4Après avoir étudié les motivations de la décohabitation des jeunes, on s’interrogera dans cet article sur les stratégies mises en œuvre pour accéder à un logement. Les catégories populaires ont tendance à avoir recours au logement social (Dietrich, 2013), alors que les classes moyennes le sollicitent très peu (Cusin et Juillard, 2010). On se demandera donc dans quelle mesure les étudiants enquêtés mobilisent les institutions. À travers les politiques d’attribution des logements étudiants et les aides à l’orientation, on montrera que les institutions ont une influence forte sur leurs trajectoires résidentielles. On abordera enfin les effets de l’éventuel changement de « position résidentielle » [9]. Pour ceux qui parviennent à s’installer dans la capitale, la proximité spatiale avec les étudiants plus aisés rime-t-elle avec le maintien de la distance sociale (Chamboredon et Lemaire, 1970 ; Launay, 2014) ? Dans quelle mesure un désajustement dans le sens d’un « surclassement résidentiel » [10] (Dietrich-Ragon, 2013) est-il susceptible de se produire ? In fine, on étudiera la manière dont la situation résidentielle interagit avec la trajectoire étudiante et la perception de soi dans la société.

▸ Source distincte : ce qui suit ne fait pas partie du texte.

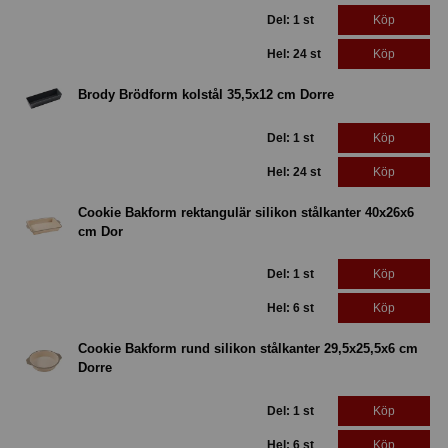
Del: 1 st
Köp
Hel: 24 st
Köp
Brody Brödform kolstål 35,5x12 cm Dorre
Del: 1 st
Köp
Hel: 24 st
Köp
Cookie Bakform rektangulär silikon stålkanter 40x26x6
cm Dor
Del: 1 st
Köp
Hel: 6 st
Köp
Cookie Bakform rund silikon stålkanter 29,5x25,5x6 cm
Dorre
Del: 1 st
Köp
Hel: 6 st
Köp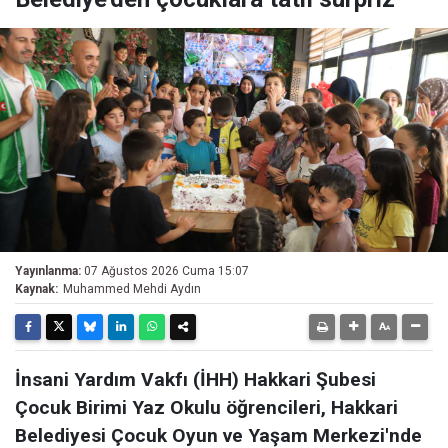
Yayınlanma:
07 Ağustos 2026 Cuma 15:07
Kaynak:
Muhammed Mehdi Aydın
İnsani Yardım Vakfı (İHH) Hakkari Şubesi
Çocuk Birimi Yaz Okulu öğrencileri, Hakkari
Belediyesi Çocuk Oyun ve Yaşam Merkezi'nde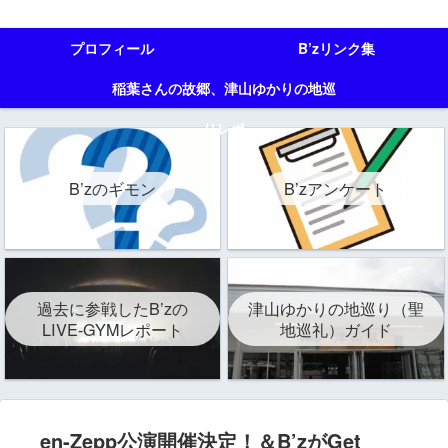
プロフィール
B’zリンク集
稲葉さんの故郷、津山ゆかりの地巡
りレポ
B’zのギモン
B’zアンケート
過去に参戦したB’zの
津山ゆかりの地巡り（聖
LIVE-GYMレポート
地巡礼）ガイド
en-Zepp公演開催決定！＆B’zがGet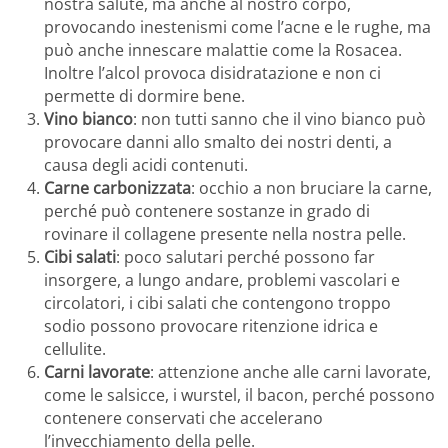
nostra salute, ma anche al nostro corpo,
provocando inestenismi come l’acne e le rughe, ma
può anche innescare malattie come la Rosacea.
Inoltre l’alcol provoca disidratazione e non ci
permette di dormire bene.
Vino bianco
: non tutti sanno che il vino bianco può
provocare danni allo smalto dei nostri denti, a
causa degli acidi contenuti.
Carne carbonizzata
: occhio a non bruciare la carne,
perché può contenere sostanze in grado di
rovinare il collagene presente nella nostra pelle.
Cibi salati
: poco salutari perché possono far
insorgere, a lungo andare, problemi vascolari e
circolatori, i cibi salati che contengono troppo
sodio possono provocare ritenzione idrica e
cellulite.
Carni lavorate
: attenzione anche alle carni lavorate,
come le salsicce, i wurstel, il bacon, perché possono
contenere conservati che accelerano
l’invecchiamento della pelle.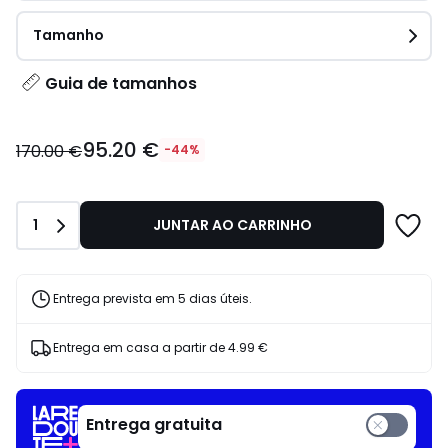
Tamanho
Guia de tamanhos
95.20
95.20 €
€
170.00 €
-44%
em
vez
de
Quantidade
1
JUNTAR AO CARRINHO
170.00
€
44%
de
Entrega prevista em 5 dias úteis.
desconto
aplicado.
Entrega em casa a partir de
4.99 €
Entrega gratuita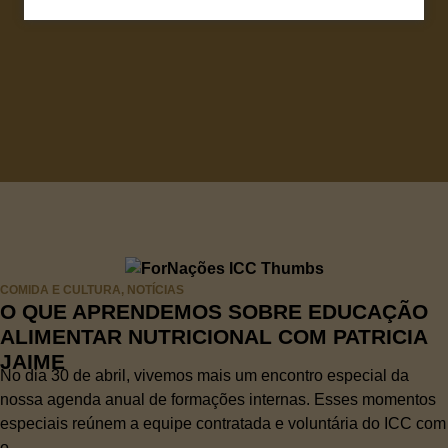
COMIDA E CULTURA
,
NOTÍCIAS
O QUE APRENDEMOS SOBRE EDUCAÇÃO
ALIMENTAR NUTRICIONAL COM PATRICIA
JAIME
No dia 30 de abril, vivemos mais um encontro especial da
nossa agenda anual de formações internas. Esses momentos
especiais reúnem a equipe contratada e voluntária do ICC com
o...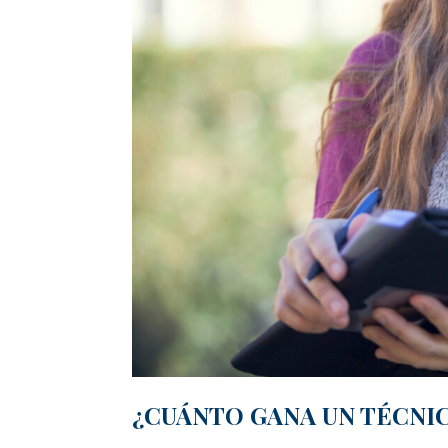
¿CUÁNTO GANA UN TÉCNI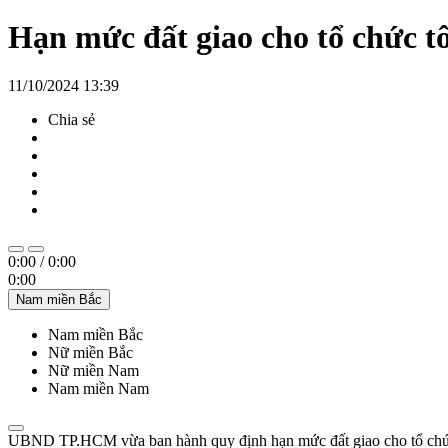
Hạn mức đất giao cho tổ chức t
11/10/2024 13:39
Chia sẻ
0:00
/
0:00
0:00
Nam miền Bắc
Nam miền Bắc
Nữ miền Bắc
Nữ miền Nam
Nam miền Nam
UBND TP.HCM vừa ban hành quy định hạn mức đất giao cho tổ chức t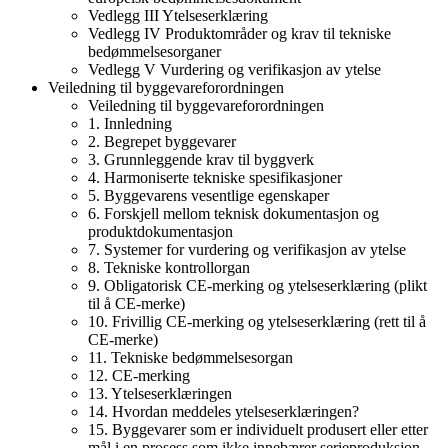
Vedlegg III Ytelseserklæring
Vedlegg IV Produktområder og krav til tekniske
bedømmelsesorganer
Vedlegg V Vurdering og verifikasjon av ytelse
Veiledning til byggevareforordningen
Veiledning til byggevareforordningen
1. Innledning
2. Begrepet byggevarer
3. Grunnleggende krav til byggverk
4. Harmoniserte tekniske spesifikasjoner
5. Byggevarens vesentlige egenskaper
6. Forskjell mellom teknisk dokumentasjon og
produktdokumentasjon
7. Systemer for vurdering og verifikasjon av ytelse
8. Tekniske kontrollorgan
9. Obligatorisk CE-merking og ytelseserklæring (plikt
til å CE-merke)
10. Frivillig CE-merking og ytelseserklæring (rett til å
CE-merke)
11. Tekniske bedømmelsesorgan
12. CE-merking
13. Ytelseserklæringen
14. Hvordan meddeles ytelseserklæringen?
15. Byggevarer som er individuelt produsert eller etter
mål i en prosess som ikke innebærer serieproduksjon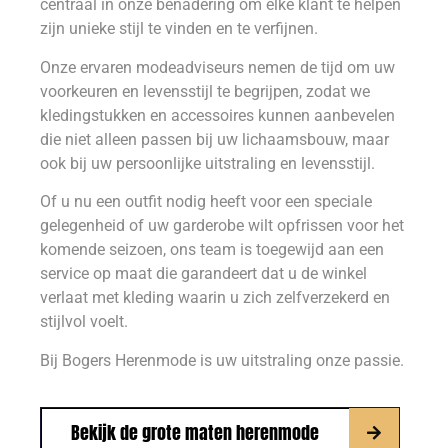
centraal in onze benadering om elke klant te helpen
zijn unieke stijl te vinden en te verfijnen.
Onze ervaren modeadviseurs nemen de tijd om uw
voorkeuren en levensstijl te begrijpen, zodat we
kledingstukken en accessoires kunnen aanbevelen
die niet alleen passen bij uw lichaamsbouw, maar
ook bij uw persoonlijke uitstraling en levensstijl.
Of u nu een outfit nodig heeft voor een speciale
gelegenheid of uw garderobe wilt opfrissen voor het
komende seizoen, ons team is toegewijd aan een
service op maat die garandeert dat u de winkel
verlaat met kleding waarin u zich zelfverzekerd en
stijlvol voelt.
Bij Bogers Herenmode is uw uitstraling onze passie.
Bekijk de grote maten herenmode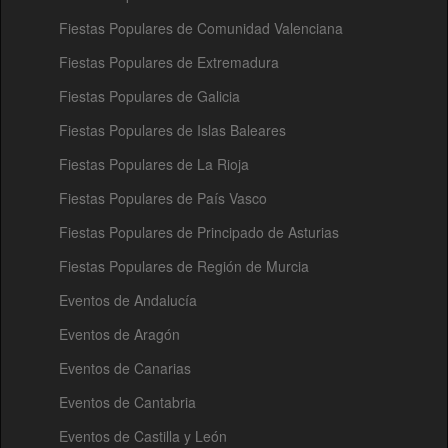
Fiestas Populares de Comunidad Valenciana
Fiestas Populares de Extremadura
Fiestas Populares de Galicia
Fiestas Populares de Islas Baleares
Fiestas Populares de La Rioja
Fiestas Populares de País Vasco
Fiestas Populares de Principado de Asturias
Fiestas Populares de Región de Murcia
Eventos de Andalucía
Eventos de Aragón
Eventos de Canarias
Eventos de Cantabria
Eventos de Castilla y León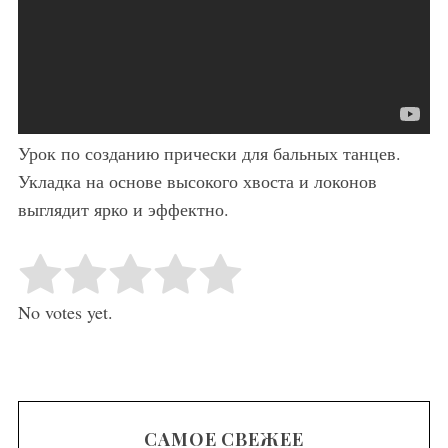
Урок по созданию прически для бальных танцев.
Укладка на основе высокого хвоста и локонов
выглядит ярко и эффектно.
Rate this item:
Submit Rating
No votes yet.
САМОЕ СВЕЖЕЕ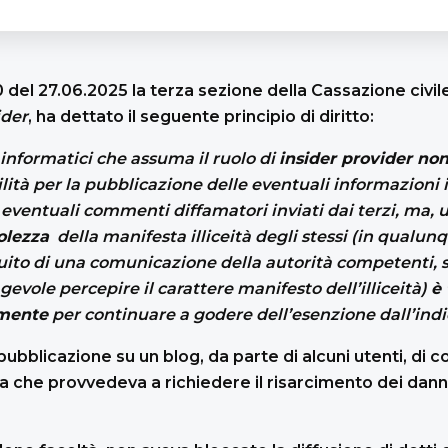
 del 27.06.2025 la terza sezione della Cassazione civile
ider
, ha dettato il seguente principio di diritto:
i informatici che assuma il ruolo di
insider provider non
lità per la pubblicazione delle eventuali informazioni 
li eventuali commenti diffamatori inviati dai terzi, ma, 
olezza
della manifesta illiceità degli stessi (in qual
ito di una comunicazione della autorità competenti, s
gevole percepire il carattere manifesto dell’illiceità)
è 
amente
per continuare a godere dell’esenzione dall’indi
ubblicazione su un blog, da parte di alcuni utenti, di c
a che provvedeva a richiedere il risarcimento dei danni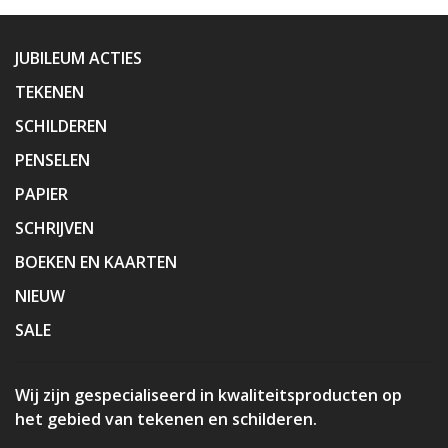
JUBILEUM ACTIES
TEKENEN
SCHILDEREN
PENSELEN
PAPIER
SCHRIJVEN
BOEKEN EN KAARTEN
NIEUW
SALE
Wij zijn gespecialiseerd in kwaliteitsproducten op
het gebied van tekenen en schilderen.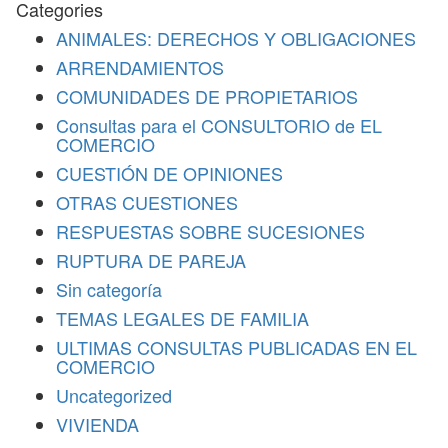
Categories
ANIMALES: DERECHOS Y OBLIGACIONES
ARRENDAMIENTOS
COMUNIDADES DE PROPIETARIOS
Consultas para el CONSULTORIO de EL
COMERCIO
CUESTIÓN DE OPINIONES
OTRAS CUESTIONES
RESPUESTAS SOBRE SUCESIONES
RUPTURA DE PAREJA
Sin categoría
TEMAS LEGALES DE FAMILIA
ULTIMAS CONSULTAS PUBLICADAS EN EL
COMERCIO
Uncategorized
VIVIENDA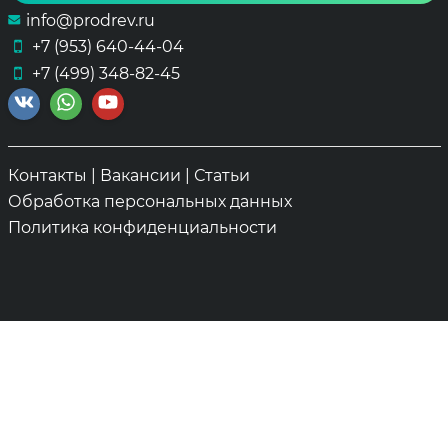
info@prodrev.ru
+7 (953) 640-44-04
+7 (499) 348-82-45
Контакты
|
Вакансии
|
Статьи
Обработка персональных данных
Политика конфиденциальности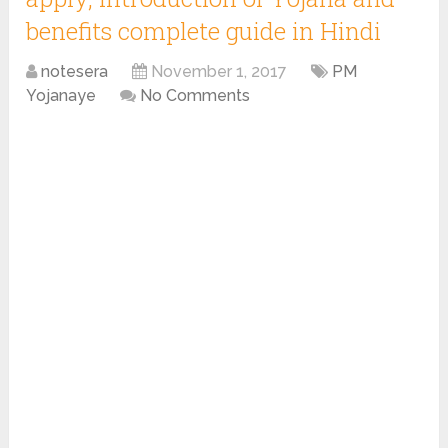
benefits complete guide in Hindi
notesera
November 1, 2017
PM
Yojanaye
No Comments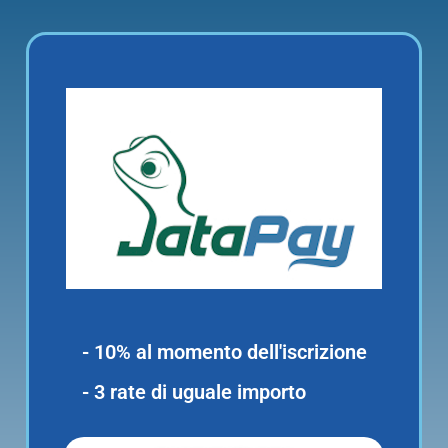
- 10% al momento dell'iscrizione
- 3 rate di uguale importo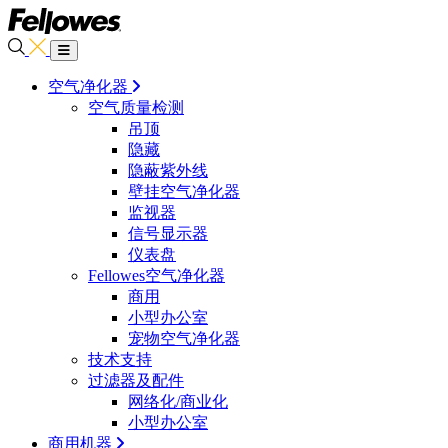
空气净化器
空气质量检测
吊顶
隐藏
隐蔽紫外线
壁挂空气净化器
监视器
信号显示器
仪表盘
Fellowes空气净化器
商用
小型办公室
宠物空气净化器
技术支持
过滤器及配件
网络化/商业化
小型办公室
商用机器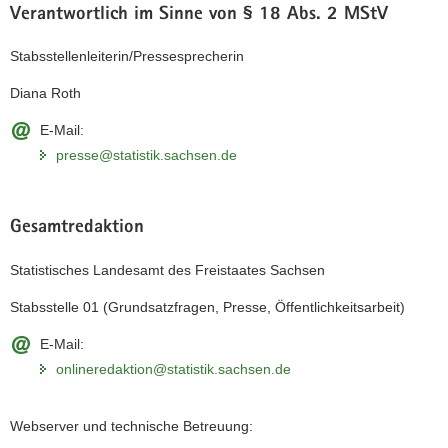
Verantwortlich im Sinne von § 18 Abs. 2 MStV
Stabsstellenleiterin/Pressesprecherin
Diana Roth
E-Mail:
presse@statistik.sachsen.de
Gesamtredaktion
Statistisches Landesamt des Freistaates Sachsen
Stabsstelle 01 (Grundsatzfragen, Presse, Öffentlichkeitsarbeit)
E-Mail:
onlineredaktion@statistik.sachsen.de
Webserver und technische Betreuung:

La décision de la décohabitation, des motivations multiples
5Les étudiants rencontrés au Forum, en grande majorité issus des catégories populaires ont en commun de disposer d’un faible soutien familial sur le plan financier. Les parents des enquêtés, quand ils travaillent, occupent des professions peu qualifiées (concierge, agent d’entretien, employé dans l’hôtellerie, assistante maternelle…) et ont des ressources modestes. Sur le plan résidentiel, ils vivent souvent dans le parc social qui loge une partie importante des catégories populaires franciliennes. Une autre caractéristique des enquêtés est d’être largement d’origine immigrée. Sur les douze interviewés, dix sont nés à l’étranger (essentiellement au Maghreb et en Afrique subsaharienne) et ont migré en France, soit avec leurs parents quand ils étaient enfants, soit plus récemment pour les études (cf. Annexe 2). Ces étudiants sont donc les produits de la « généralisation de l’école » (Blanchard et Cayouette-Remblière, 2016) qui a permis l’accès à l’université des jeunes des catégories populaires, en grande partie issus de l’immigration (Beaud, 2002). Certains enquêtés appartiennent à des milieux légèrement plus favorisés, que l’on pourrait rapprocher de la catégorie des « petits-moyens » (Cartier et al., 2008), mais ils sont alors confrontés à des problèmes particuliers qui les fragilisent, essentiellement liés aux ruptures familiales. C’est le cas de Caroline, dont la mère est employée de mairie et le père cadre dans les télécommunications. Suite à un divorce très conflictuel, son père, qu’elle n’a pas vu depuis trois ans, ne verse plus la pension alimentaire et attaque son ex-femme en procès, d’où les problèmes financiers de la famille. Quant aux étudiants étrangers venus en France pour les études, ils sont parfois issus de milieux relativement aisés dans leur pays d’origine, mais se trouvent relégués au rang des étudiants précarisés (Vourc’h, 2011), l’aide financière envoyée de l’étranger par la famille ayant peu de valeur en France [11]. Le père de Karim gagne environ 400 euros en Tunisie, un salaire convenable là-bas mais qui, selon ses mots, « ne vaut rien » de ce côté de la Méditerranée [12]. En raison de ces difficultés matérielles, les étudiants enquêtés ont souvent commencé leur scolarité dans l’enseignement supérieur en restant chez leur famille (parents ou proches) malgré la distance spatiale avec le lieu d’études. Différents éléments les ont toutefois amenés à remettre ce choix en question et à chercher un logement autonome.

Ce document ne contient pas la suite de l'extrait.